Here we go:
Based on recent site observations by Reuters, accounts from locals, media reports and official Russian data, Moscow has reanimated multiple Soviet-built facilities in [Russian-occupied Crimea], built new bases and stationed soldiers there.
Crimea as a base area makes sense to project power farther afield than the Black Sea:
Russian newspaper Izvestiya quoted a military source in May as saying Moscow will restore the Dnepr station so it can "detect launches of ballistic, cruise and hypersonic missiles from the Black Sea and Mediterranean Sea area."
I've noted that Russian intervention in Syria might not have been justified without Russia's conquest of Crimea. Crimea makes the most sense as a Russian base to project power into the eastern Mediterranean Sea to extend Russia's defensive perimeter to that region. And Syria is the most likely place for Russia to base forces near that area (unless Russia completely flips Turkey or Greece).
Oh, and this is a hoot of reporting from that story:
Spurred by years of growing mutual distrust and in particular the conflict in Ukraine, both Russia and NATO are boosting their military capabilities across eastern Europe, prompting officials such as Polish President Andrzej Duda and Russian Prime Minister Dmitry Medvedev to talk of a return to open hostilities. [emphasis added]
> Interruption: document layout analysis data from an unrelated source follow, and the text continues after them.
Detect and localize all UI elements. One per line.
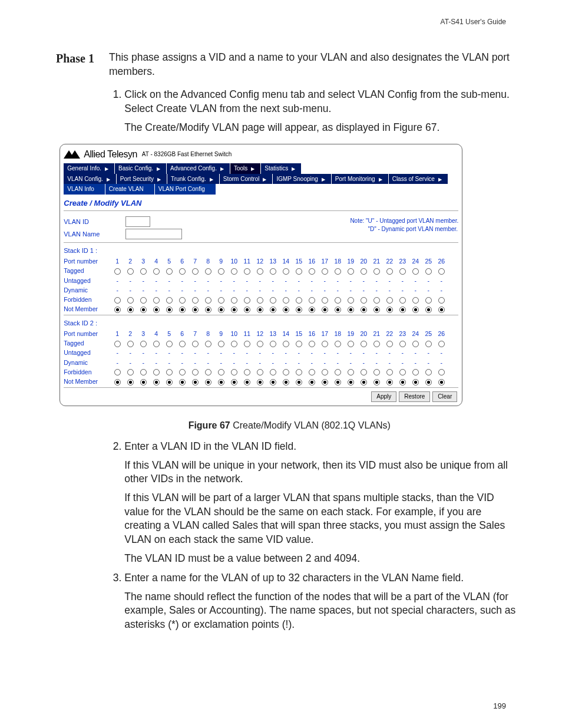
port-radio[interactable] [396,295,409,304]
port-radio-selected[interactable] [266,377,279,386]
port-radio-selected[interactable] [111,304,124,314]
port-radio[interactable] [214,367,227,377]
port-radio-selected[interactable] [305,304,318,314]
port-radio[interactable] [383,338,396,348]
port-radio-selected[interactable] [305,377,318,386]
port-radio-selected[interactable] [292,377,305,386]
port-radio-selected[interactable] [214,377,227,386]
port-radio[interactable] [189,266,201,275]
port-radio[interactable] [357,295,370,304]
port-radio[interactable] [124,266,137,275]
menu-tab[interactable]: Statistics▶ [261,163,302,174]
port-radio-selected[interactable] [137,304,150,314]
port-radio-selected[interactable] [344,304,357,314]
port-radio-selected[interactable] [331,377,344,386]
port-radio-selected[interactable] [331,304,344,314]
port-radio-selected[interactable] [253,377,266,386]
port-radio[interactable] [383,266,396,275]
port-radio[interactable] [435,338,448,348]
port-radio-selected[interactable] [422,304,435,314]
port-radio[interactable] [292,367,305,377]
port-radio[interactable] [266,266,279,275]
port-radio-selected[interactable] [150,377,163,386]
port-radio-selected[interactable] [396,304,409,314]
port-radio-selected[interactable] [150,304,163,314]
port-radio-selected[interactable] [163,377,176,386]
port-radio[interactable] [227,266,240,275]
port-radio-selected[interactable] [318,304,331,314]
port-radio[interactable] [383,367,396,377]
port-radio[interactable] [189,338,201,348]
menu-tab[interactable]: Port Monitoring▶ [332,174,389,185]
port-radio[interactable] [124,295,137,304]
port-radio-selected[interactable] [409,304,422,314]
port-radio-selected[interactable] [227,377,240,386]
port-radio[interactable] [305,338,318,348]
port-radio[interactable] [344,338,357,348]
port-radio[interactable] [409,338,422,348]
port-radio[interactable] [357,367,370,377]
menu-tab[interactable]: Tools▶ [230,163,261,174]
port-radio[interactable] [409,367,422,377]
port-radio[interactable] [253,266,266,275]
port-radio[interactable] [422,338,435,348]
submenu-tab[interactable]: Create VLAN [105,184,155,195]
port-radio[interactable] [266,338,279,348]
port-radio[interactable] [201,295,214,304]
port-radio-selected[interactable] [227,304,240,314]
port-radio-selected[interactable] [292,304,305,314]
port-radio-selected[interactable] [370,304,383,314]
port-radio-selected[interactable] [124,377,137,386]
port-radio[interactable] [214,295,227,304]
port-radio[interactable] [137,266,150,275]
port-radio[interactable] [176,295,189,304]
port-radio[interactable] [422,266,435,275]
port-radio-selected[interactable] [344,377,357,386]
port-radio-selected[interactable] [176,377,189,386]
port-radio[interactable] [344,295,357,304]
port-radio-selected[interactable] [279,377,292,386]
port-radio[interactable] [201,367,214,377]
menu-tab[interactable]: Advanced Config.▶ [167,163,230,174]
port-radio[interactable] [331,367,344,377]
port-radio-selected[interactable] [240,304,253,314]
port-radio[interactable] [435,295,448,304]
port-radio[interactable] [318,338,331,348]
port-radio[interactable] [124,338,137,348]
port-radio[interactable] [292,295,305,304]
port-radio[interactable] [201,266,214,275]
port-radio-selected[interactable] [435,304,448,314]
port-radio[interactable] [227,295,240,304]
port-radio[interactable] [189,295,201,304]
port-radio[interactable] [253,338,266,348]
port-radio[interactable] [189,367,201,377]
port-radio-selected[interactable] [240,377,253,386]
port-radio[interactable] [240,295,253,304]
port-radio[interactable] [124,367,137,377]
port-radio[interactable] [370,266,383,275]
menu-tab[interactable]: General Info.▶ [64,163,115,174]
port-radio[interactable] [253,367,266,377]
port-radio[interactable] [163,338,176,348]
port-radio[interactable] [370,338,383,348]
port-radio-selected[interactable] [189,377,201,386]
port-radio[interactable] [331,338,344,348]
port-radio[interactable] [383,295,396,304]
menu-tab[interactable]: Class of Service▶ [389,174,448,185]
menu-tab[interactable]: Trunk Config.▶ [167,174,220,185]
port-radio-selected[interactable] [383,377,396,386]
port-radio-selected[interactable] [111,377,124,386]
port-radio-selected[interactable] [318,377,331,386]
port-radio[interactable] [331,266,344,275]
port-radio[interactable] [370,367,383,377]
port-radio-selected[interactable] [422,377,435,386]
submenu-tab[interactable]: VLAN Info [64,184,105,195]
port-radio[interactable] [150,367,163,377]
menu-tab[interactable]: Basic Config.▶ [115,163,167,174]
port-radio-selected[interactable] [409,377,422,386]
port-radio-selected[interactable] [279,304,292,314]
clear-button[interactable]: Clear [432,391,457,402]
port-radio[interactable] [227,367,240,377]
vlan-id-input[interactable] [125,216,150,227]
port-radio[interactable] [396,266,409,275]
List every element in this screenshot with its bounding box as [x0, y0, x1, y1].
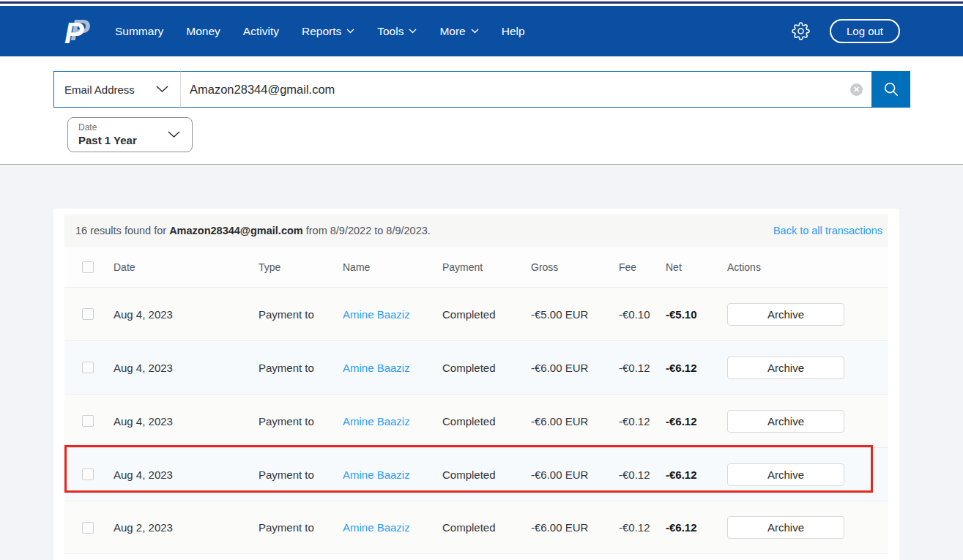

Whoa! Too bad that nonspecific issue of "the conflict in Ukraine" is harming relations? If only we knew who had done that dastardly thing to spoil relations! Maybe then the "mutual distrust" of Russian paranoid ranting about non-existent NATO threats to Russia (remember, the deployment of 4 NATO battalions is being portrayed by both NATO and Russia as a major NATO response) and actual Russian threats to attack NATO with nukes wouldn't have raised the threat of open hostilities.
The Mediterranean Sea has been a NATO lake since the end of the Cold War. Is the question of control being reopened?